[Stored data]

· · · · ·

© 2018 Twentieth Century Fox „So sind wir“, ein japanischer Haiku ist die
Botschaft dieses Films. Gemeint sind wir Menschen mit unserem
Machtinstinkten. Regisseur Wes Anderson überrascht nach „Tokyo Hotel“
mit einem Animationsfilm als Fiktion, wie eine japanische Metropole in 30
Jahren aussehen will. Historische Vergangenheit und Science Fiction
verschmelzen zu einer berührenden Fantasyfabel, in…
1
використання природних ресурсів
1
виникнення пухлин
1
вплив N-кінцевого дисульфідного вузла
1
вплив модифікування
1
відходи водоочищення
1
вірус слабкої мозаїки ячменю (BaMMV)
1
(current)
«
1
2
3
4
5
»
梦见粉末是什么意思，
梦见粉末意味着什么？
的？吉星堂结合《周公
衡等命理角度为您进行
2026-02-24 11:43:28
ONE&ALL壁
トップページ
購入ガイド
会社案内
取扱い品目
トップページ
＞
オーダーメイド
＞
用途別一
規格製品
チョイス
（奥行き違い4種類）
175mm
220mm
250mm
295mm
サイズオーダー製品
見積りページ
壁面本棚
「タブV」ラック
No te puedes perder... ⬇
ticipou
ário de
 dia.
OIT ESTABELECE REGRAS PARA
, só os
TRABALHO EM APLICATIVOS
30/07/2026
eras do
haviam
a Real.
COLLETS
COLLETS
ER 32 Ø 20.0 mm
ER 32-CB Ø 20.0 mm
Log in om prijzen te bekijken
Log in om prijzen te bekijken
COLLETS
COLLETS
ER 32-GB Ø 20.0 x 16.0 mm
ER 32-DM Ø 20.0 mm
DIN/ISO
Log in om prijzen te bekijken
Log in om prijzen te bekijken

· · · · ·

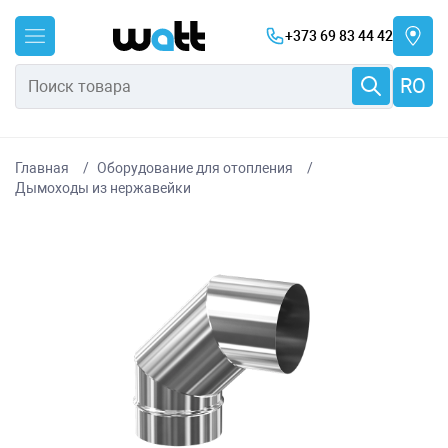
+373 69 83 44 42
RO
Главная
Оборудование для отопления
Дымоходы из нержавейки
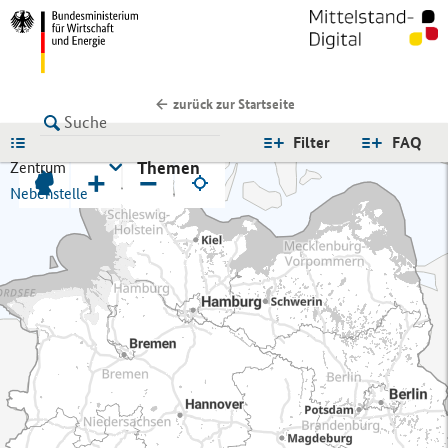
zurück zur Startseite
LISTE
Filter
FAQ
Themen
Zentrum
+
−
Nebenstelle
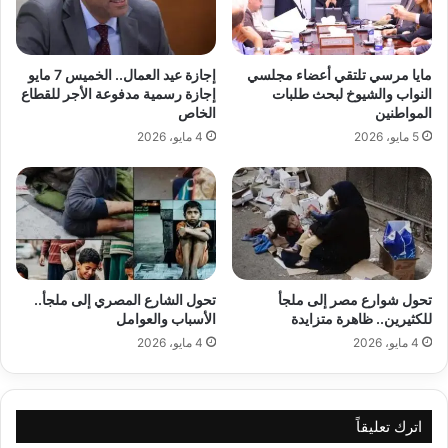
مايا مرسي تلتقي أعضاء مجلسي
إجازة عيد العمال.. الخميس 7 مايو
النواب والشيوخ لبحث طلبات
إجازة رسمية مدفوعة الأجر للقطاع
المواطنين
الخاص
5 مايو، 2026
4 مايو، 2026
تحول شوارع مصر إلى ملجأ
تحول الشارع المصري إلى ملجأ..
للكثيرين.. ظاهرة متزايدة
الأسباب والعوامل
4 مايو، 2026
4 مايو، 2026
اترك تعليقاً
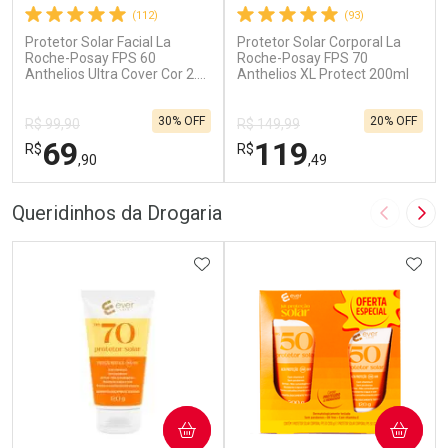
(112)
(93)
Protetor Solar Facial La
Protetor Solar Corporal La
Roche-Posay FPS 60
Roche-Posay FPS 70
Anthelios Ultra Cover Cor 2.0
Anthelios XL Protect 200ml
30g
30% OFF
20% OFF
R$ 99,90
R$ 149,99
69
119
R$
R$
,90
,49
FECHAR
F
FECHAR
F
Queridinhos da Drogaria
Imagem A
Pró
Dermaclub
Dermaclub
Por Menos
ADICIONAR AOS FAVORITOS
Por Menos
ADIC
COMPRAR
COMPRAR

· · · · ·

# WORK TO COMPLETE
Go through the entries and report every line with the string "Solar".

# SOLUTION
Protetor Solar Facial La
Protetor Solar Corporal La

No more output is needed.